Ao contrário do que Peter afirmou, o
pesadelo parecia não terminar. Neal passou no hospital e recebeu a informação
de que Rachel e Molly estavam realmente bem. Molly foi operada para a retirada
da bala que acertou seu ombro direito. Passava bem e ficaria no hospital por
alguns dias antes de ir para casa se recuperar. Rachel precisava apenas se
recuperar da forte descarga elétrica e estava sendo medicada para dor no
quadril devido aos chutes. Ela passaria a noite no hospital e amanhã deveria
receber alta.
Tentou vê-la, mas foi informado de
que não poderia. Ela estava algemada à cama e com um guarda na porta. O FBI
ainda lembrava da facilidade com que fugiu da outra vez. Para ter notícias
dela, conversou discretamente com uma enfermeira.
- Ela...não disse uma palavra. Está
acordada, mas não faz absolutamente nada. Perguntei se estava com dor, se
queria que lhe desse outra dose de medicação e ela simplesmente negou com a
cabeça.
Estava preocupado.
- Que horas acha que ela receberá
alta? – Provavelmente no presídio iam lhe permitir vê-la.
- Estão pressionando a equipe
médica. Acho que ainda pela manhã.
Queria ficar ali, mas não podia.
George continuava inquieto e impaciente. Teria que ir para casa e tentar cuidar
do filho. Já fazia horas que ele não se alimentava. O choro poderia ser disso
também. Num impulso, anotou seu número de celular e entregou a mulher.
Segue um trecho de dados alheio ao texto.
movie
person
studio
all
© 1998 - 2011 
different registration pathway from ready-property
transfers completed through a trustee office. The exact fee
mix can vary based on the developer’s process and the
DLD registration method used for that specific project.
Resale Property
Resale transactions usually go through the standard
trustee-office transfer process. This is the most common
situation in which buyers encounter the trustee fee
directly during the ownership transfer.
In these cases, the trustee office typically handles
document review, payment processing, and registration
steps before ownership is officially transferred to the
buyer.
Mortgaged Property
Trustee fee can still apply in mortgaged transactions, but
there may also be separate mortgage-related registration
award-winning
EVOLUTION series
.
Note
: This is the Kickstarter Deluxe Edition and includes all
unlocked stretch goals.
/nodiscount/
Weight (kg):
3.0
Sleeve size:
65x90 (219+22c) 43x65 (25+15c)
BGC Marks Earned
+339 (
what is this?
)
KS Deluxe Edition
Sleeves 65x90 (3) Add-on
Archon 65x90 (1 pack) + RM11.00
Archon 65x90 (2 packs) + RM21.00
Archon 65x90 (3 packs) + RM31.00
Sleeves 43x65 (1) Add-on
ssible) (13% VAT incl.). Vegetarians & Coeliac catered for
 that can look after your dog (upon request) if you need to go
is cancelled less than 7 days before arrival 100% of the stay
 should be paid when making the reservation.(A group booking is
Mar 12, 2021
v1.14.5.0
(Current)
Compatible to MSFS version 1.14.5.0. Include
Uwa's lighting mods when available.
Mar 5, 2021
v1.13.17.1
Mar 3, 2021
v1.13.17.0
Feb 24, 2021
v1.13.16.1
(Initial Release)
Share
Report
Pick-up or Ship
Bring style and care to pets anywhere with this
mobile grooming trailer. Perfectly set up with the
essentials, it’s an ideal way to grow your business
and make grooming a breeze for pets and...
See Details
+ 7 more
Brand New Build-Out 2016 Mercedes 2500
- Por favor, se algo fora do normal
ocorrer, me avise.
Na saída do hospital, encontrou
Henry. Ele estava angustiado pela esposa. Era possível notar que ele a amava. Preocupado
quando viu o bebê chorando, o amigo de Rachel lembrou que tinha um quarto cheio
de coisas de bebê em sua casa. Além disso, as poucas coisas que Rachel trouxe
estavam lá. Poderiam fazer falta a George que estava cercado agora por pessoas
e objetos novos.
- Acho que eu vou aceitar sim. – Neal
disse preocupado com o filho.
- Ótimo. – Apesar de chateado com
tudo o que aconteceu, Henry ainda tinha ânimo e forças para cumprir a promessa
que fez a Rachel. Fazer o melhor que pudesse por George. - Me dê seu endereço.
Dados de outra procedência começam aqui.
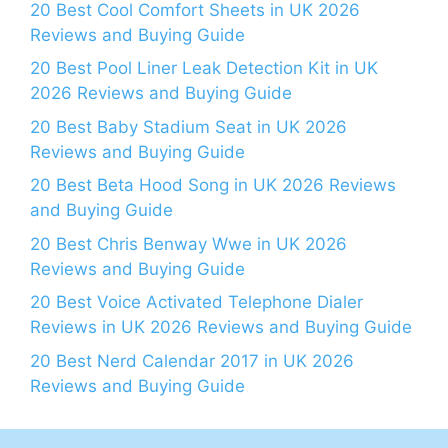
20 Best Cool Comfort Sheets in UK 2026
Reviews and Buying Guide
20 Best Pool Liner Leak Detection Kit in UK
2026 Reviews and Buying Guide
20 Best Baby Stadium Seat in UK 2026
Reviews and Buying Guide
20 Best Beta Hood Song in UK 2026 Reviews
and Buying Guide
20 Best Chris Benway Wwe in UK 2026
Reviews and Buying Guide
20 Best Voice Activated Telephone Dialer
Reviews in UK 2026 Reviews and Buying Guide
20 Best Nerd Calendar 2017 in UK 2026
Reviews and Buying Guide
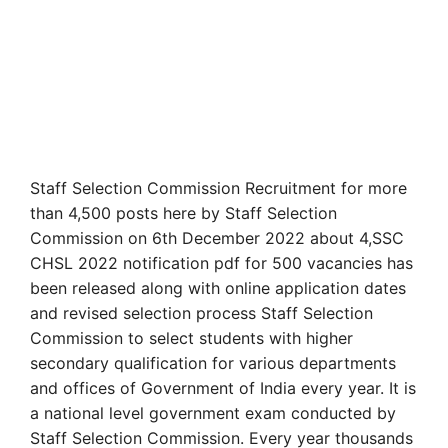
Staff Selection Commission Recruitment for more
than 4,500 posts here by Staff Selection
Commission on 6th December 2022 about 4,SSC
CHSL 2022 notification pdf for 500 vacancies has
been released along with online application dates
and revised selection process Staff Selection
Commission to select students with higher
secondary qualification for various departments
and offices of Government of India every year. It is
a national level government exam conducted by
Staff Selection Commission. Every year thousands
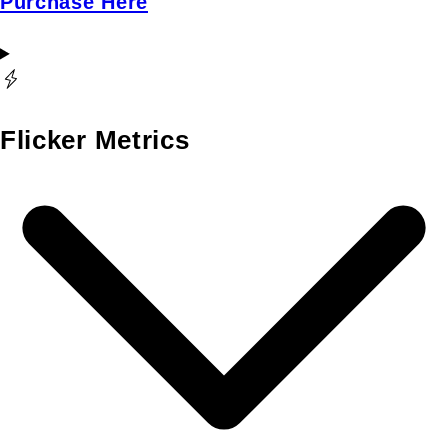
Purchase Here
Flicker Metrics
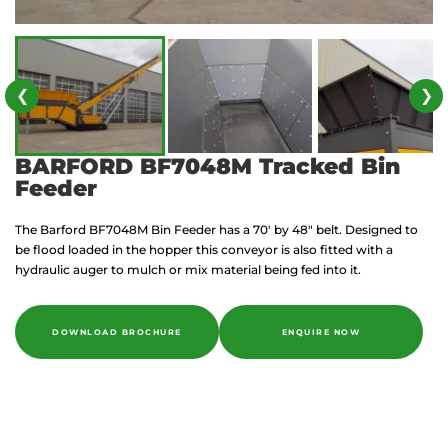
❮
❯
BARFORD BF7048M Tracked Bin
Feeder
The Barford BF7048M Bin Feeder has a 70′ by 48″ belt. Designed to
be flood loaded in the hopper this conveyor is also fitted with a
hydraulic auger to mulch or mix material being fed into it.
DOWNLOAD BROCHURE
ENQUIRE NOW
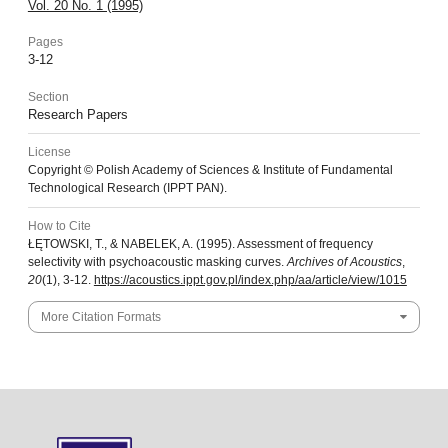
Vol. 20 No. 1 (1995)
Pages
3-12
Section
Research Papers
License
Copyright © Polish Academy of Sciences & Institute of Fundamental
Technological Research (IPPT PAN).
How to Cite
ŁĘTOWSKI, T., & NABELEK, A. (1995). Assessment of frequency
selectivity with psychoacoustic masking curves.
Archives of Acoustics
,
20
(1), 3-12.
https://acoustics.ippt.gov.pl/index.php/aa/article/view/1015
More Citation Formats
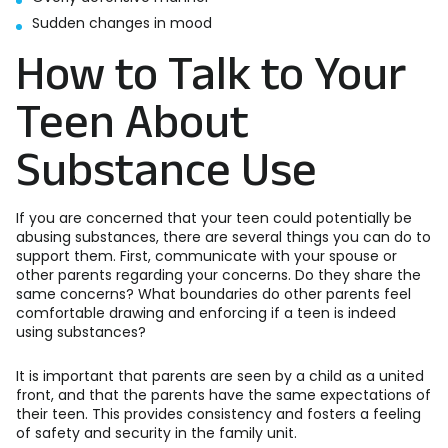
Sudden changes in mood
How to Talk to Your
Teen About
Substance Use
If you are concerned that your teen could potentially be
abusing substances, there are several things you can do to
support them. First, communicate with your spouse or
other parents regarding your concerns. Do they share the
same concerns? What boundaries do other parents feel
comfortable drawing and enforcing if a teen is indeed
using substances?
It is important that parents are seen by a child as a united
front, and that the parents have the same expectations of
their teen. This provides consistency and fosters a feeling
of safety and security in the family unit.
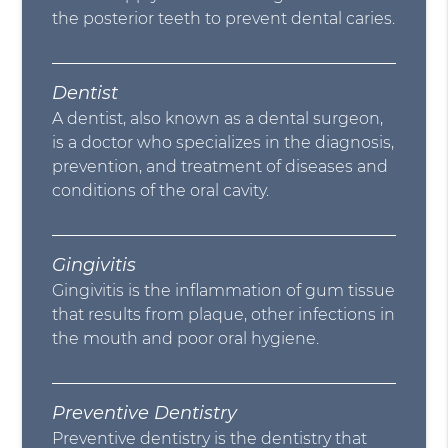
the posterior teeth to prevent dental caries.
Dentist
A dentist, also known as a dental surgeon,
is a doctor who specializes in the diagnosis,
prevention, and treatment of diseases and
conditions of the oral cavity.
Gingivitis
Gingivitis is the inflammation of gum tissue
that results from plaque, other infections in
the mouth and poor oral hygiene.
Preventive Dentistry
Preventive dentistry is the dentistry that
Eu passo em casa e levo tudo. O berço eu mando entregarem amanhã, mas no carrinho
ele já vai dormir seguro e confortável.
- Obrigado, Henry. – Cada vez mais
Neal reconhecia que ele era uma pessoa leal e a quem Rachel realmente tinha
razões para gostar.
E foi mesmo muito bom ter os objetos
que um bebê precisa porque George não facilitou as coisas. Descontente por
estar com pessoas que ele não conhecia e ainda agitado com tudo o que
presenciou com apenas 4 meses, George não aceitou a mamadeira. Chorava
altíssimo como se dissesse em alto e bom som que só se acalmaria quando
estivesse com a mãe. Neal e Mozzie já tinham feito mamadeiras com vários tipos
e marcas de leite, em pó, engarrafado e até um feito de soja que o pediatra de
Theo, filho de Diana, recomendou tentar. Nada.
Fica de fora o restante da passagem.